I've been to quite a few classes, seminars, etc. and I wanted to know what people thought.

Do you get more out of smaller seminars with fewer people, or bigger ones with more?

And then follow-up to that, is it worth paying more money to have a smaller, more intimate seminar, or no?


----------



## tirediron (Sep 5, 2016)

It depends.

Really.  It depends.

It depends on the nature of the audience, the "quality" of the presenter, and a million other factors.  I've been to good & bad seminars both large and small.


----------



## KmH (Sep 5, 2016)

Neither.
I usually arranged for 1 on 1 when I wanted someone else to coach me.
Often it was a reciprocal arrangement with me coaching the other from my knowledge/experience and no money changed hands.


----------



## The_Traveler (Sep 5, 2016)

From my experience, the larger the class the more the spread of the level of the presentation and thus the less likely to interest me.


----------



## JennaLeighWeddings (Sep 6, 2016)

I can see pluses and minuses from both though. A smaller conference/seminar will have more in-depth training probably, however with a focus on the details you may lose sight of the bigger picture. I definitely can see the reverse from a larger conference. Has anyone been to WPPI? I haven't been there yet, but wondering how it feels to be part of such a big event.


----------



## Designer (Sep 6, 2016)

It depends on if I'm trying learn something or just socialize.


----------



## vintagesnaps (Sep 6, 2016)

I've been to both and like both. If it's good that is, if not I just don't come back after lunch! lol well, if it wasn't work related and I didn't have to... but really, I only had it happen a couple of times that something was that bad! Either way it just depends on what it is and who's sponsoring it and who's teaching/presenting, etc.

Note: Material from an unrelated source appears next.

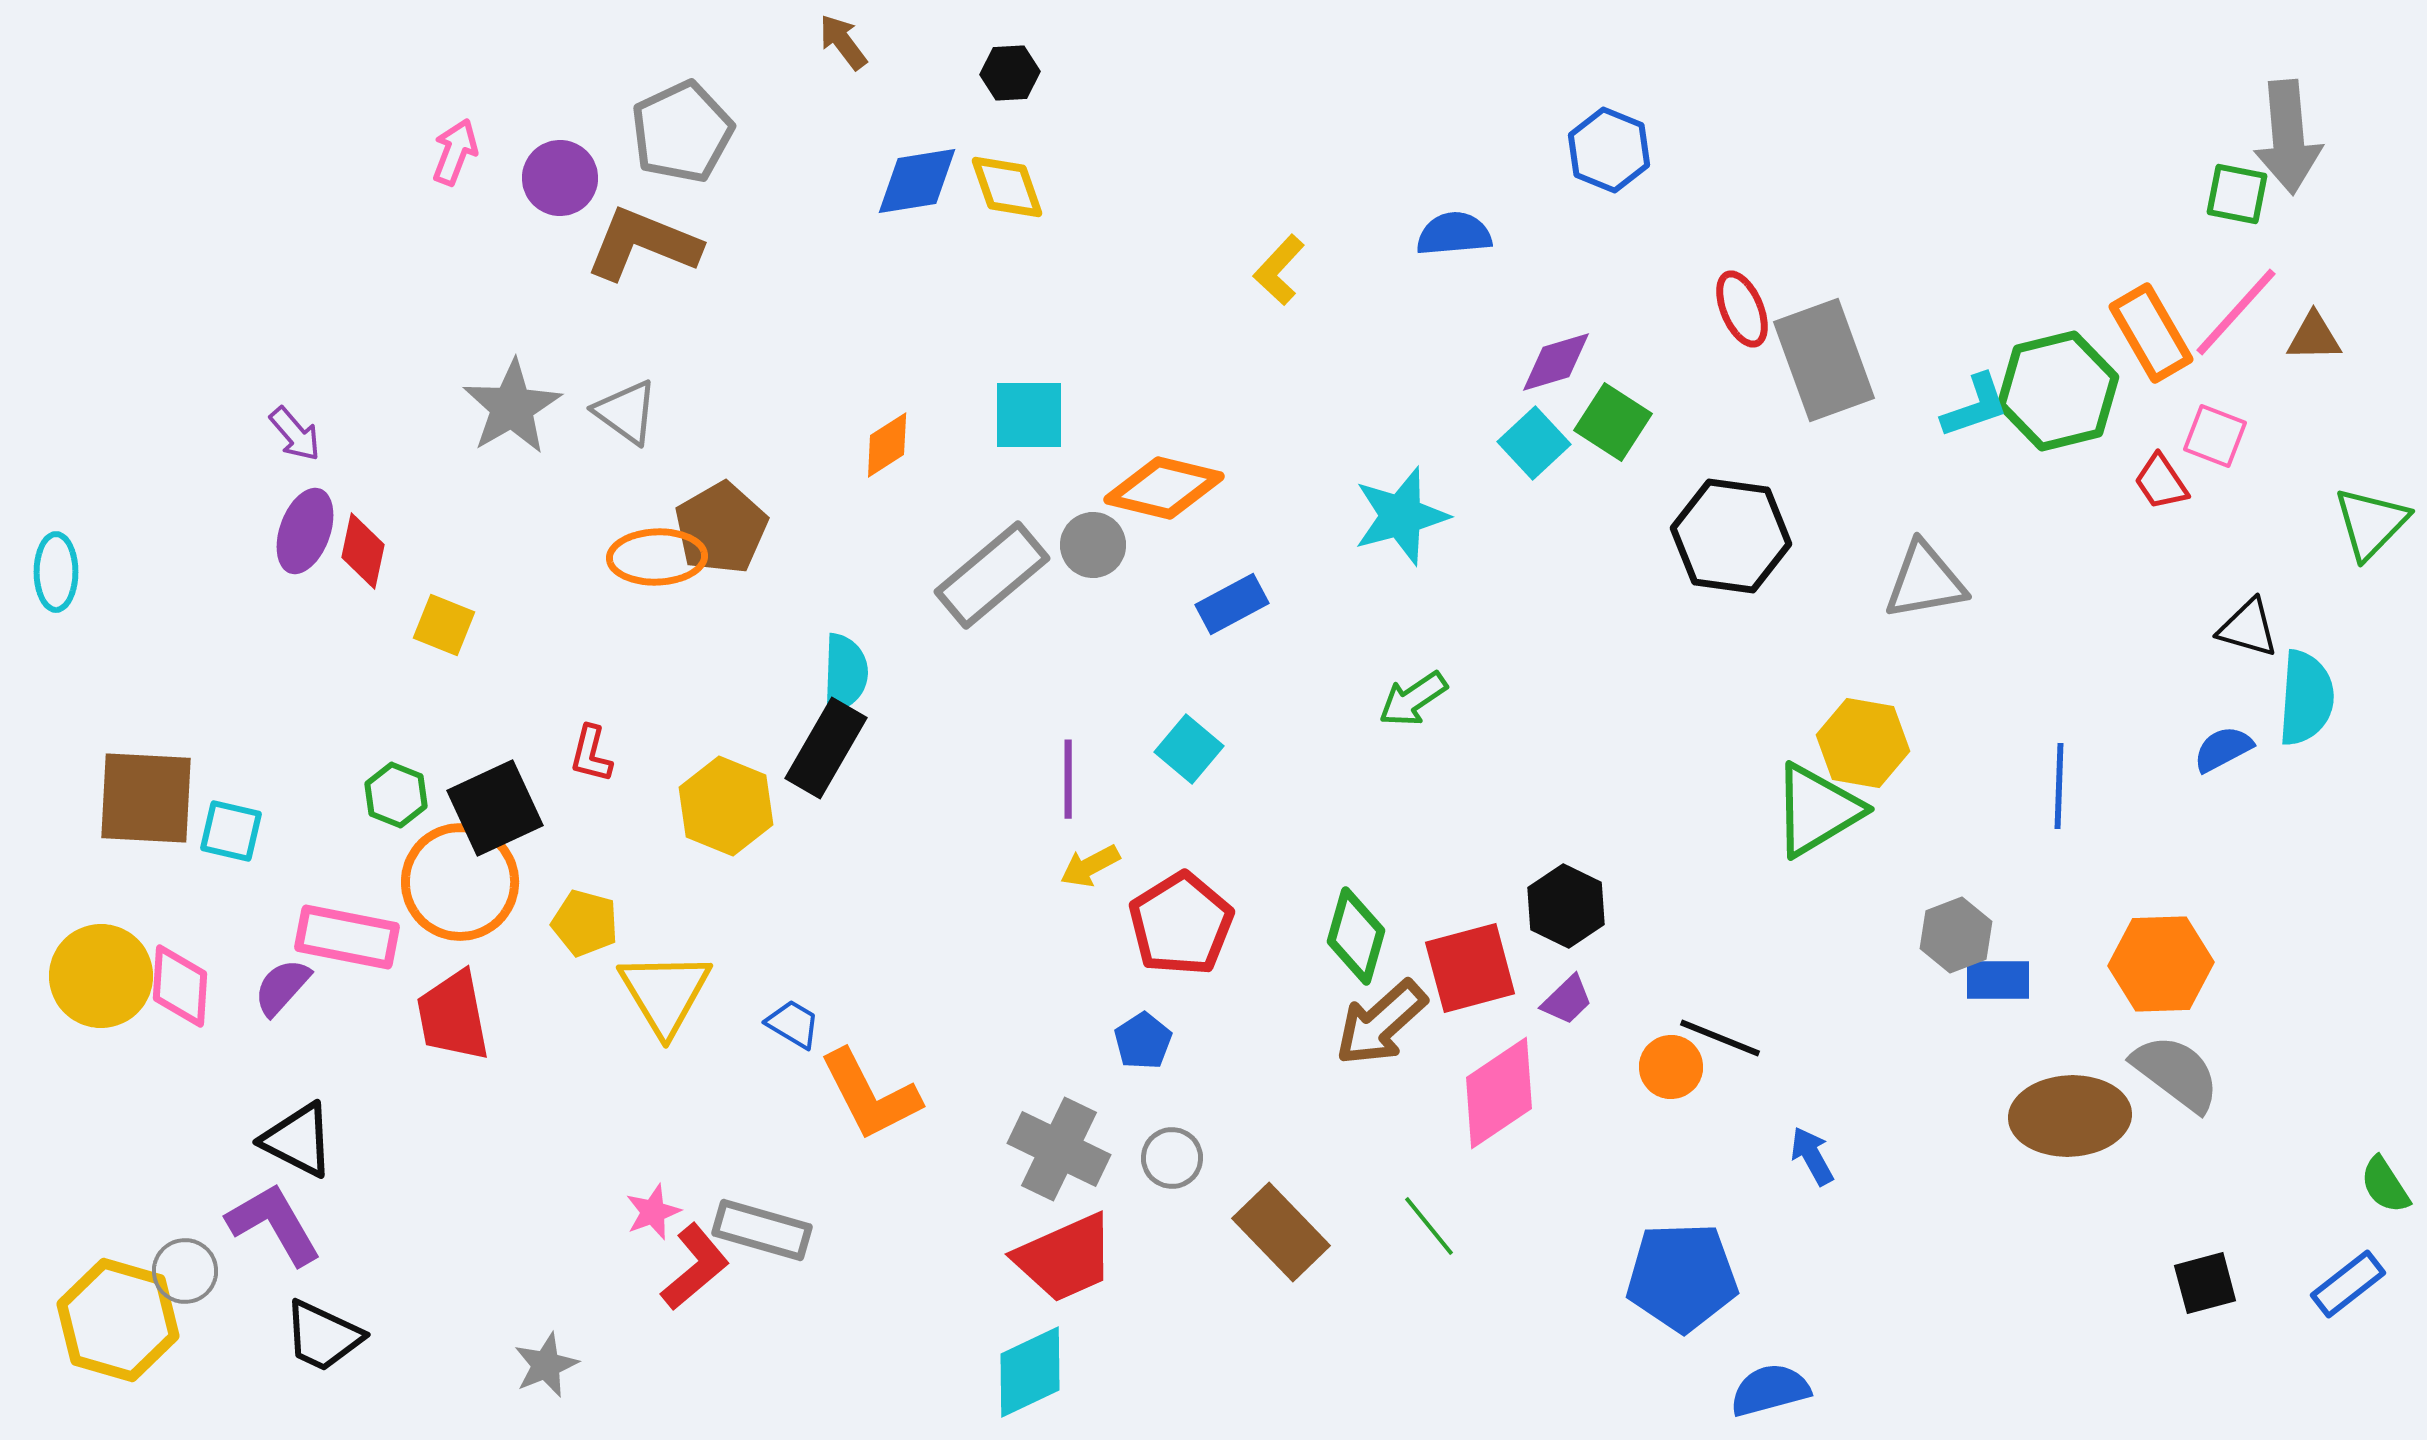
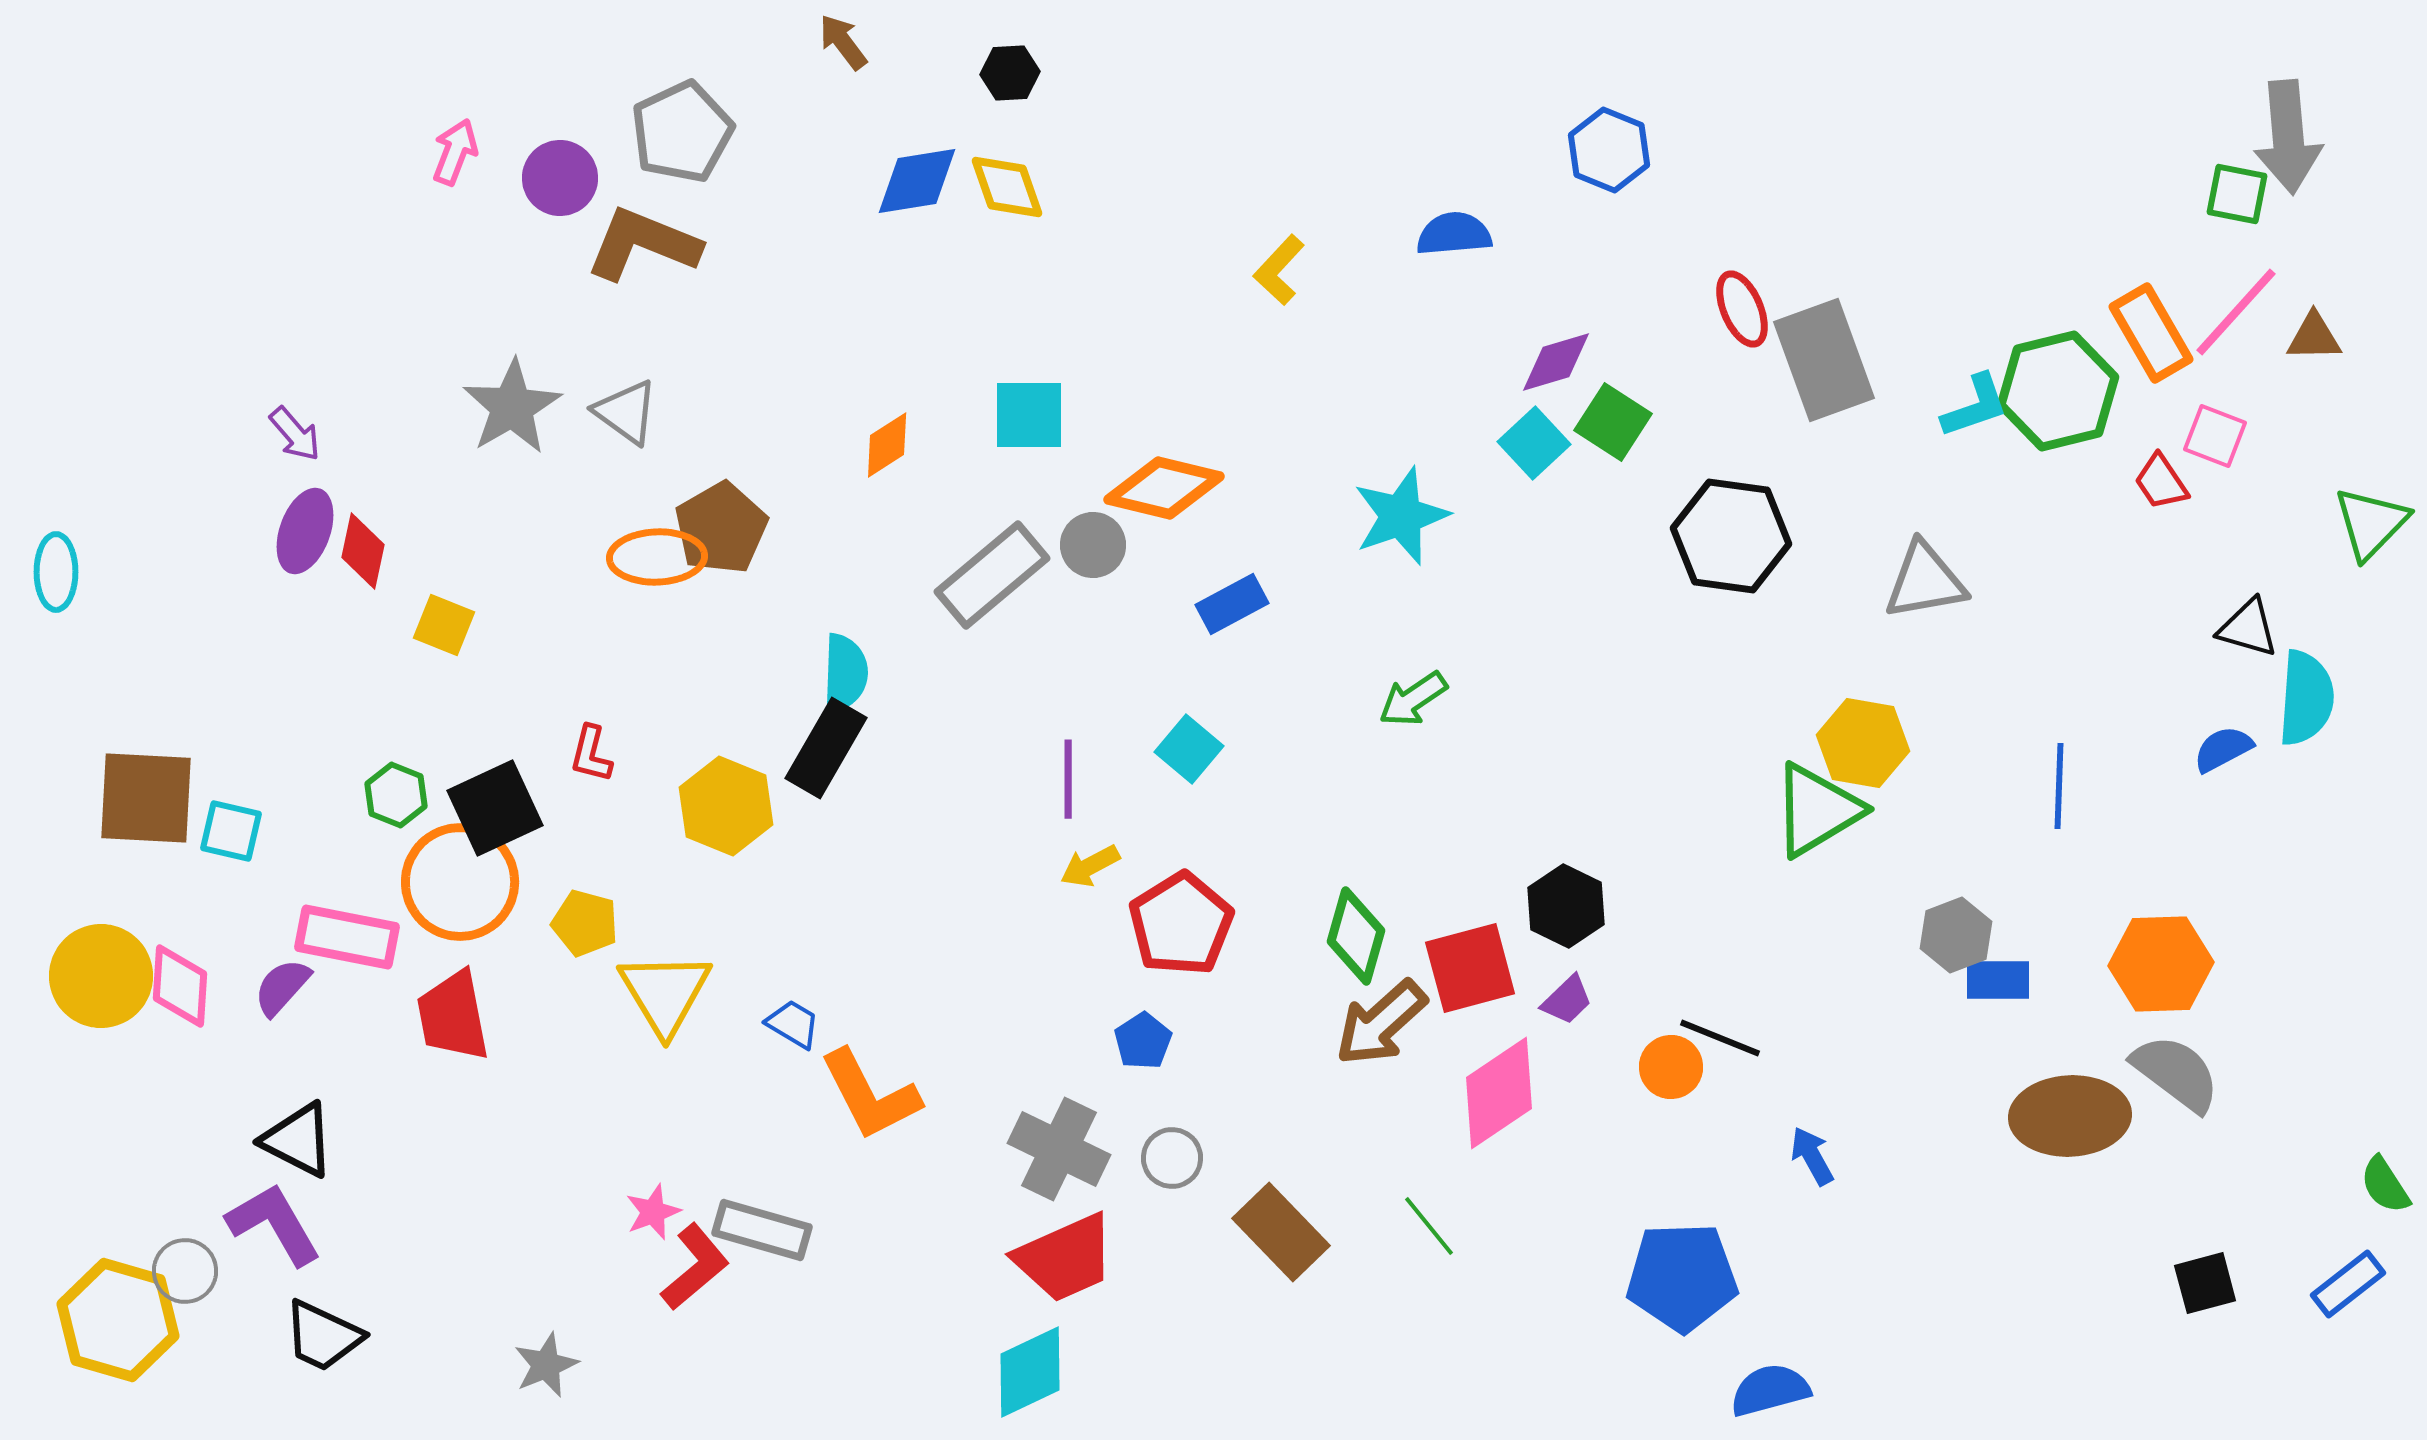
cyan star at (1401, 516): rotated 4 degrees counterclockwise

If there was something specific that I wanted to learn more in-depth, a smaller class/workshop was beneficial. I took craft workshops for grad credit at a local university and those were intense and long days/evenings and exhausting - but I really learned the techniques and history and methods etc. and it has stayed with me several years later - so was well worth it.

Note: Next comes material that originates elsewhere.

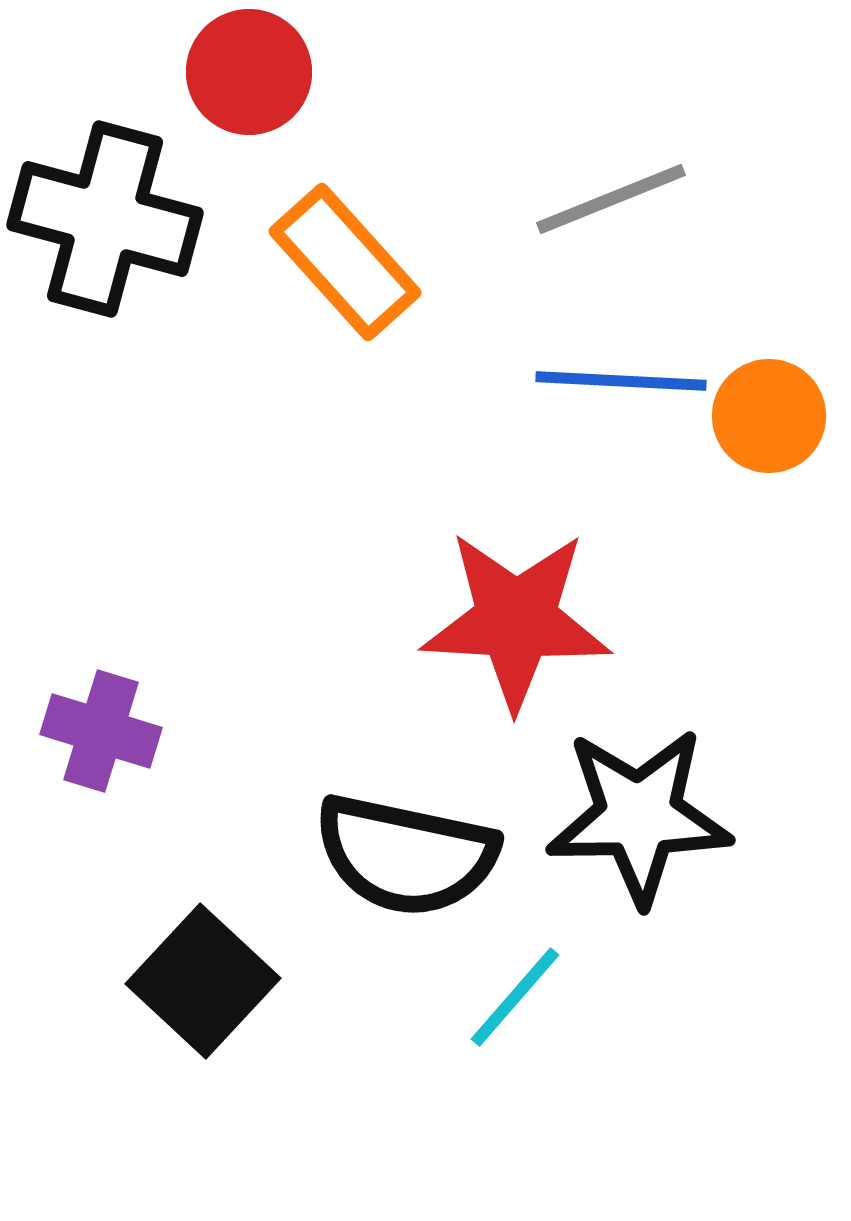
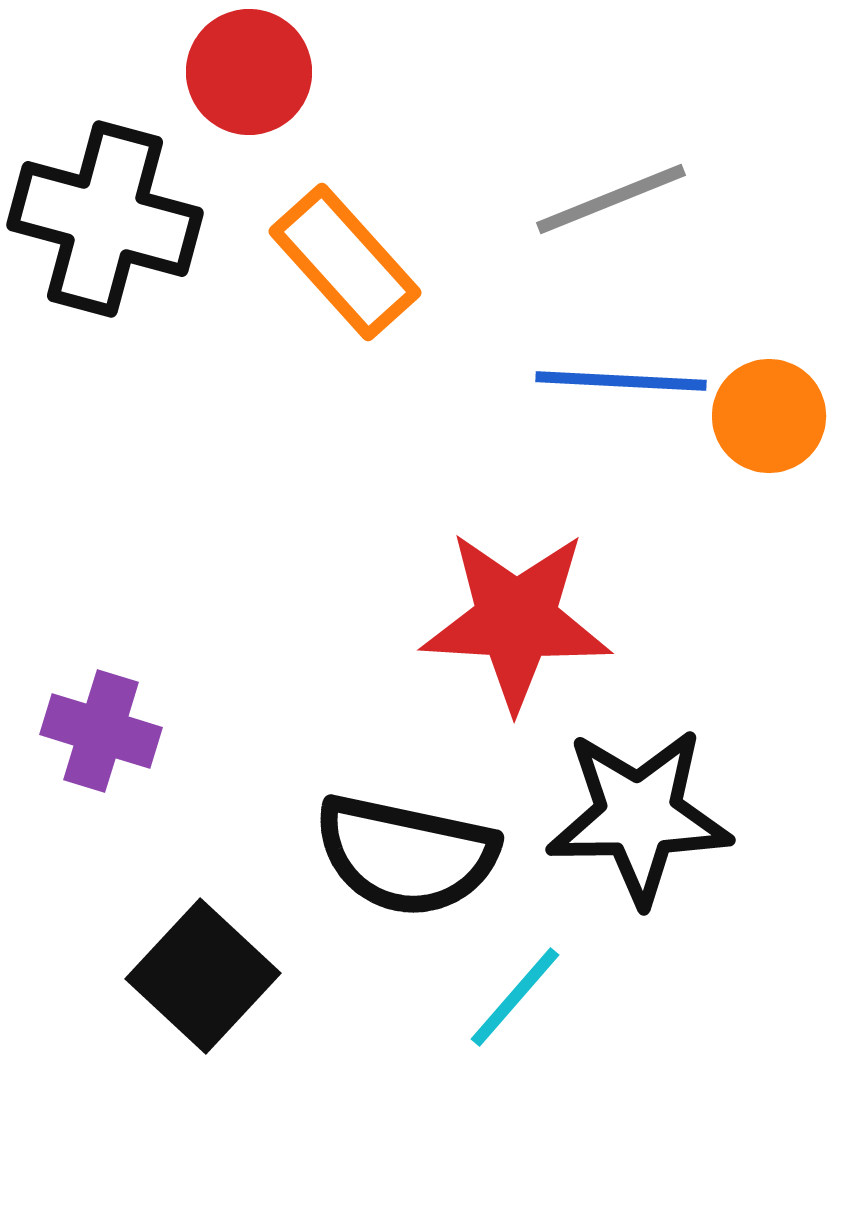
black square: moved 5 px up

Isn't WPPI a trade fair? or am I thinking of something else? Even if it is maybe there are workshops offered. At large conferences usually there's a vendor area which can be fun to browse. I think it's a matter of looking up the presenters of anything you're considering and see if it seems like something that would interest you. I'd think mostly the presenters would be pretty good or they wouldn't keep getting asked to present at workshops, etc.


----------



## TheLibrarian (Sep 6, 2016)

I prefer smaller classes where I can get some individual attention. I'm sure most would. Rather than be in a seat in a large auditorium. You can watch stuff online if thats the case. Maybe a larger multiday thing where you hope to network and learn from your peers might be interesting but for my money I want more. For $200 a day, 1. in Hawaii I'd rather spend that on a banana boat ride and parasailing or 2. I'd expect to learn more from 3-4 months of a community college class for the same price.


----------



## petrochemist (Sep 6, 2016)

I always find it easier presenting to smaller groups, big seminars can get a little daunting.
The amount you get out such events depends more on the people you meet than the actual size of them. If the right people are there small groups are preferable, but I guess there's more chance of having the right people present if more people are there...


----------



## table1349 (Sep 6, 2016)

Doesn't matter if it is big or small to me.  It is the quality of the instructor(s) and the subject that matters.  I would have sat with 1000 other people to learn from Monte Zucker, Don Giannatti, Bobbi Lane, or David Wells.


----------



## zombiesniper (Sep 7, 2016)

I'll come at this from the other perspective.

I have presented in front of  10 - 500+ people (non photography) and I always prefer a smaller venue because I can get through my material and usually have more than enough time to engage the room. 
With larger venues it becomes more of a stand and deliver type of presentation because people are afraid to look foolish in front of a large crowd.

The second aspect is that in a smaller venue it seems more personal and this can in turn get more engagement from the audience. Larger venues I feel the mood is too detached so people tend to drift off and you really don't get peoples full attention.


----------